[Saved entries]

'''

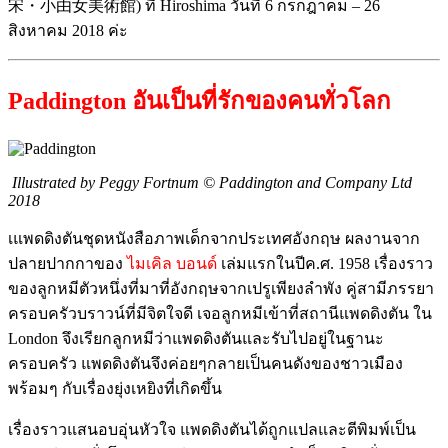
宋・小由女美術館) ที่ Hiroshima วันที่ 6 กรกฎาคม – 26
สิงหาคม 2018 ค่ะ
Paddington อันเป็นที่รักของคนทั่วโลก
Illustrated by Peggy Fortnum
© Paddington and Company Ltd
2018
เแพดดิงตันชุดหนังสือภาพเด็กจากประเทศอังกฤษ ผลงานจาก
ปลายปากกาของ
ไมเคิล บอนด์
เล่มแรกในปีค.ศ. 1958 เรื่องราว
ของลูกหมีตัวหนึ่งที่มาที่อังกฤษจากเปรูเพียงลำพัง คู่สามีภรรยา
ครอบครัวบราวน์ที่มีจิตใจดี เจอลูกหมีเข้าที่สถานีแพดดิงตัน ใน
London จึงเรียกลูกหมีว่าแพดดิงตันและรับไปอยู่ในฐานะ
ครอบครัว แพดดิงตันจึงค่อยๆกลายเป็นคนดังของชาวเมือง
พร้อมๆ กับเรื่องยุ่งเหยิงที่เกิดขึ้น
เรื่องราวแสนอบอุ่นหัวใจ แพดดิงตันได้ถูกแปลและตีพิมพ์เป็น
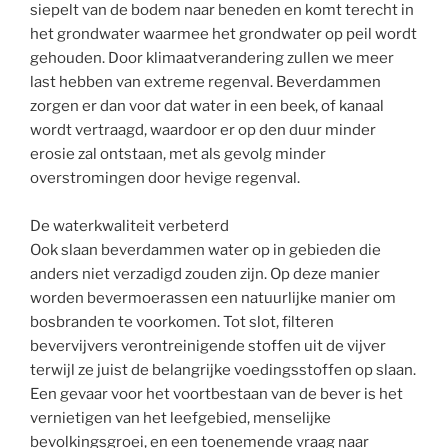
siepelt van de bodem naar beneden en komt terecht in
het grondwater waarmee het grondwater op peil wordt
gehouden. Door klimaatverandering zullen we meer
last hebben van extreme regenval. Beverdammen
zorgen er dan voor dat water in een beek, of kanaal
wordt vertraagd, waardoor er op den duur minder
erosie zal ontstaan, met als gevolg minder
overstromingen door hevige regenval.
De waterkwaliteit verbeterd
Ook slaan beverdammen water op in gebieden die
anders niet verzadigd zouden zijn. Op deze manier
worden bevermoerassen een natuurlijke manier om
bosbranden te voorkomen. Tot slot, filteren
bevervijvers verontreinigende stoffen uit de vijver
terwijl ze juist de belangrijke voedingsstoffen op slaan.
Een gevaar voor het voortbestaan van de bever is het
vernietigen van het leefgebied, menselijke
bevolkingsgroei, en een toenemende vraag naar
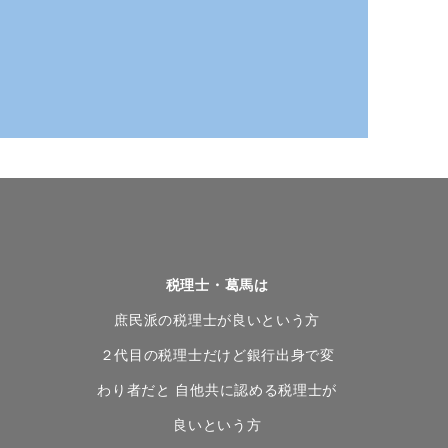
税理士・葛馬は
庶民派の税理士が良いという方
２代目の税理士だけど銀行出身で変
わり者だと 自他共に認める税理士が
良いという方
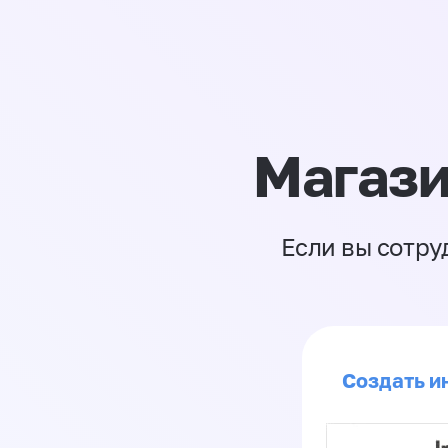
Магази
Если вы сотру
Создать ин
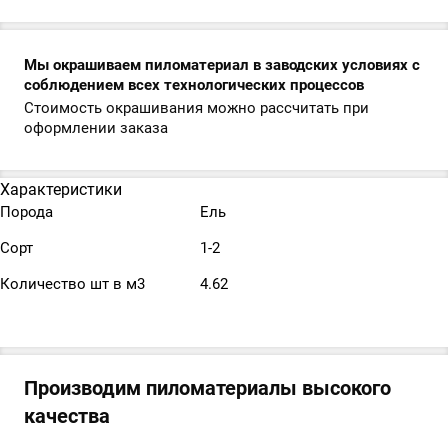
Мы окрашиваем пиломатериал в заводских условиях с
соблюдением всех технологических процессов
Стоимость окрашивания можно рассчитать при
оформлении заказа
Характеристики
Порода
Ель
Сорт
1-2
Количество шт в м3
4.62
Производим пиломатериалы высокого
качества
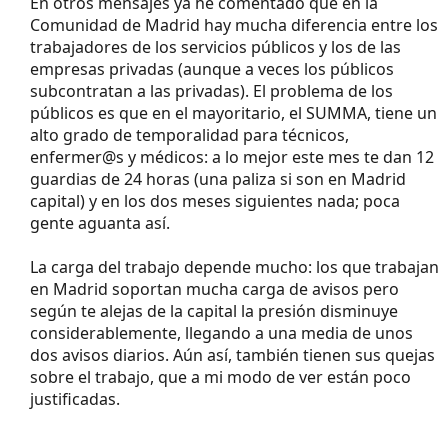
En otros mensajes ya he comentado que en la
Comunidad de Madrid hay mucha diferencia entre los
trabajadores de los servicios públicos y los de las
empresas privadas (aunque a veces los públicos
subcontratan a las privadas). El problema de los
públicos es que en el mayoritario, el SUMMA, tiene un
alto grado de temporalidad para técnicos,
enfermer@s y médicos: a lo mejor este mes te dan 12
guardias de 24 horas (una paliza si son en Madrid
capital) y en los dos meses siguientes nada; poca
gente aguanta así.
La carga del trabajo depende mucho: los que trabajan
en Madrid soportan mucha carga de avisos pero
según te alejas de la capital la presión disminuye
considerablemente, llegando a una media de unos
dos avisos diarios. Aún así, también tienen sus quejas
sobre el trabajo, que a mi modo de ver están poco
justificadas.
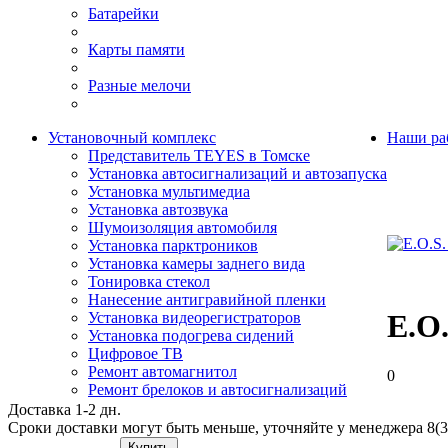
Батарейки
Карты памяти
Разные мелочи
Установочный комплекс
Наши ра
Представитель TEYES в Томске
Установка автосигнализаций и автозапуска
Установка мультимедиа
Установка автозвука
Шумоизоляция автомобиля
Установка парктроников
Установка камеры заднего вида
Тонировка стекол
Нанесение антигравийной пленки
E.O
Установка видеорегистраторов
Установка подогрева сидений
Цифровое ТВ
Ремонт автомагнитол
0
Ремонт брелоков и автосигнализаций
Доставка 1-2 дн.
Сроки доставки могут быть меньше, уточняйте у менеджера 8(3
Купить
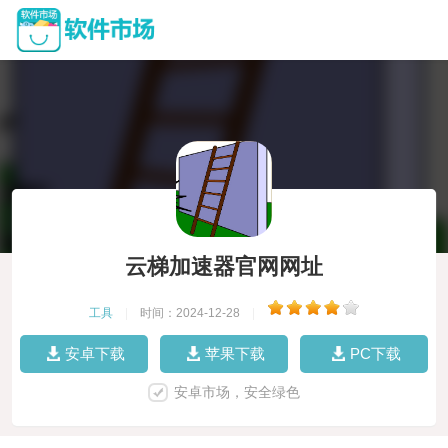
云梯加速器官网网址
工具
|
时间：2024-12-28
|
安卓下载
苹果下载
PC下载
安卓市场，安全绿色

'''

### Problem statement
The copy must start at the line containing "Установка автозвука" and end at the last line of the data, matching each line exactly. It must hold no pictures.

### Answer for the task
Установка автозвука
Шумоизоляция автомобиля
Установка парктроников
Установка камеры заднего вида
Тонировка стекол
Нанесение антигравийной пленки
E.O
Установка видеорегистраторов
Установка подогрева сидений
Цифровое ТВ
Ремонт автомагнитол
0
Ремонт брелоков и автосигнализаций
Доставка 1-2 дн.
Сроки доставки могут быть меньше, уточняйте у менеджера 8(3
Купить
云梯加速器官网网址
工具
|
时间：2024-12-28
|
安卓下载
苹果下载
PC下载
安卓市场，安全绿色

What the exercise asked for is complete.